“This is my first rape. This is my first experience. This will be my last.” So speaks a young Khary Wise while “confessing” to a crime — the brutal 1989 rape of Trisha Meili — while being videotaped by the New York Police Department. (Meili publicly identified herself as the victim in 2003. Until then, she was known simply as “the Central Park Jogger.”) Of course, Wise was not guilty — at least of rape. As the saying goes, “his skin was his sin.” The same was true of the other four boys, known collectively as “The Central Park Five,” who were convicted of the crime. In addition to Wise, they are Antron McCray, Kevin Richardson, Yusef Salaam, and Raymond Santana. Jr. (Khary changed his name to Korey after being released from prison.) Now adults, these boys were framed by the NYPD, which was under tremendous pressure to find, prosecute and convict someone (anyone). Notably, only two of the boys knew each other at the time the crime was committed.
As painful as it is, I am watching Ava DuVernay’s “When They See Us.” I could not do so in one sitting. (It seems that, in creating a four-part docuseries, DuVernay anticipated that many people would react similarly.) All five boys served jail time, ranging from six to 13 years.
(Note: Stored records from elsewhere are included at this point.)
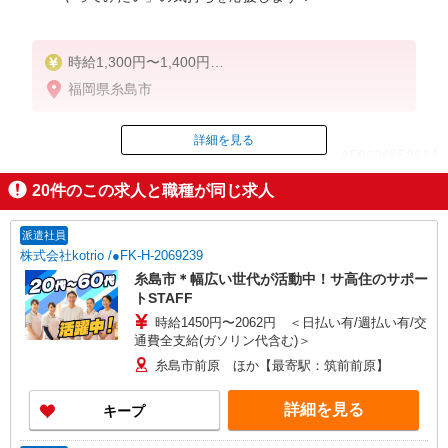
時給1,300円〜1,400円
★週払いOK（規定あり）
福岡県糸島市
※給与幅は経験・能力による
詳細を見る
ID：AE0626558814
20
件のこの求人と職種が同じ求人
掲載期間終了
派遣社員
株式会社kotrio /●FK-H-2069239
糸島市＊幅広い世代が活動中！サ高住のサポー
トSTAFF
時給1450円〜2062円 ＜日払い有/週払い有/交
通費全支給(ガソリン代含む)＞
糸島市前原 ほか【最寄駅：筑前前原】
詳細を見る
キープ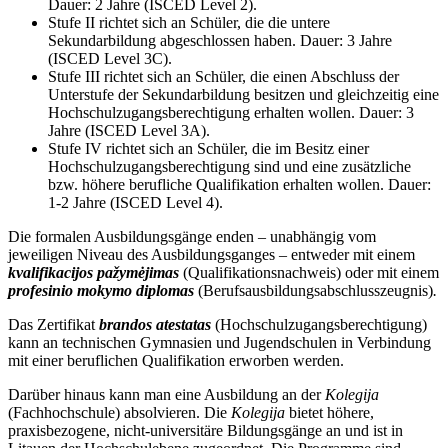
Dauer: 2 Jahre (ISCED Level 2).
Stufe II richtet sich an Schüler, die die untere
Sekundarbildung abgeschlossen haben. Dauer: 3 Jahre
(ISCED Level 3C).
Stufe III richtet sich an Schüler, die einen Abschluss der
Unterstufe der Sekundarbildung besitzen und gleichzeitig eine
Hochschulzugangsberechtigung erhalten wollen. Dauer: 3
Jahre (ISCED Level 3A).
Stufe IV richtet sich an Schüler, die im Besitz einer
Hochschulzugangsberechtigung sind und eine zusätzliche
bzw. höhere berufliche Qualifikation erhalten wollen. Dauer:
1-2 Jahre (ISCED Level 4).
Die formalen Ausbildungsgänge enden – unabhängig vom
jeweiligen Niveau des Ausbildungsganges – entweder mit einem
kvalifikacijos pažymėjimas
(Qualifikationsnachweis) oder mit einem
profesinio mokymo diplomas
(Berufsausbildungsabschlusszeugnis)
.
Das Zertifikat
brandos atestatas
(Hochschulzugangsberechtigung)
kann an technischen Gymnasien und Jugendschulen in Verbindung
mit einer beruflichen Qualifikation erworben werden.
Darüber hinaus kann man eine Ausbildung an der
Kolegija
(Fachhochschule) absolvieren. Die
Kolegija
bietet höhere,
praxisbezogene, nicht-universitäre Bildungsgänge an und ist in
Eventually, all were exonerated after a serial rapist, Matias Reyes, confessed to the crime in 2002. (Wise met him while both were behind bars; Reyes’ DNA matched that which was collected in Meili’s rape kit.) After decades of legal wrangling, the final legal settlement occurred in 2016. Still, the trauma to all six victims will endure for the rest of their lives. Incidentally, all of these men are younger than I am. I was finishing my freshman year of college, in neighboring Massachusetts, when Meili was assaulted. It’s still chilling to me to know that, while I was going to class, these boys were going to jail for something that they did not do. Even more chilling is the fact that I’m rearing a Black son. (Note: While Meili seems to agree that the boys were not guilty of the crime, she maintains that there was more than one attacker.)
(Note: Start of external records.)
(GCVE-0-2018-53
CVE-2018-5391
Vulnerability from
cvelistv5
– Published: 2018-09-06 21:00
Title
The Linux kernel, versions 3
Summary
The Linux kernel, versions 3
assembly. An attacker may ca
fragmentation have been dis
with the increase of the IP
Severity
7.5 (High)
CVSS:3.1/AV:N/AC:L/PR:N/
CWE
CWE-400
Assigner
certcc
These boys were on trial both in physical courts and in the court of public opinion — and were convicted in each. They were found guilty because of an ethereal, yet omnipresent star witness: white womanhood. There is no greater symbol of purity and innocence than this witness. It is the star not only of the courts, but of cinema as well. For example, white womanhood took center stage in D.W. Griffith’s legendary 1915 movie, “Birth of a Nation,” in which a “Black man” (i.e., a white man in blackface) attempts to rape a white woman, who was portrayed by famed actress Lillian Gish. Her character jumps to her death rather than succumb to such a fate. (Spoiler alert: The KKK literally rides in to save the day as if they were the cavalry. The film was so successful that the Klan used it as a recruiting tool for at least half a century.) The sad truth is that if Meili — or Nicole Brown Simpson — had been Black, the public outcry would have been much more muted.
Because of the “star witness,” this story went viral long before anyone had heard of the term “social media” or “Me too.” These boys were virtually guaranteed to be the convicted, and it wasn’t simply because their confessions were coerced, that they lacked legal counsel and that their parents were pressured. No, they were going to be convicted because they “fit the description” of the usual suspects. Of course, the fact is that then — as now — white men most often rape and murder white women. But, let’s not let pesky facts get in the way. By the way, dear reader, did you know that Emmett Till’s case is still being investigated more than 60 years later?
“When They See Us” is a more terrifying horror movie than any ghosts, ghouls or goblins that Hollywood could dream up. Most of the time, Black men and boys are invisible to much of white America, much like the air or dust. When we are seen, we are most often perceived as a threat, much like a snarling pit bull. Whenever I am around white women — even ones I know — I consciously try to make myself seem as unthreatening as I can (especially if few other people are present). So far, I have been lucky. Keep your fingers crossed for me and others who look like I do.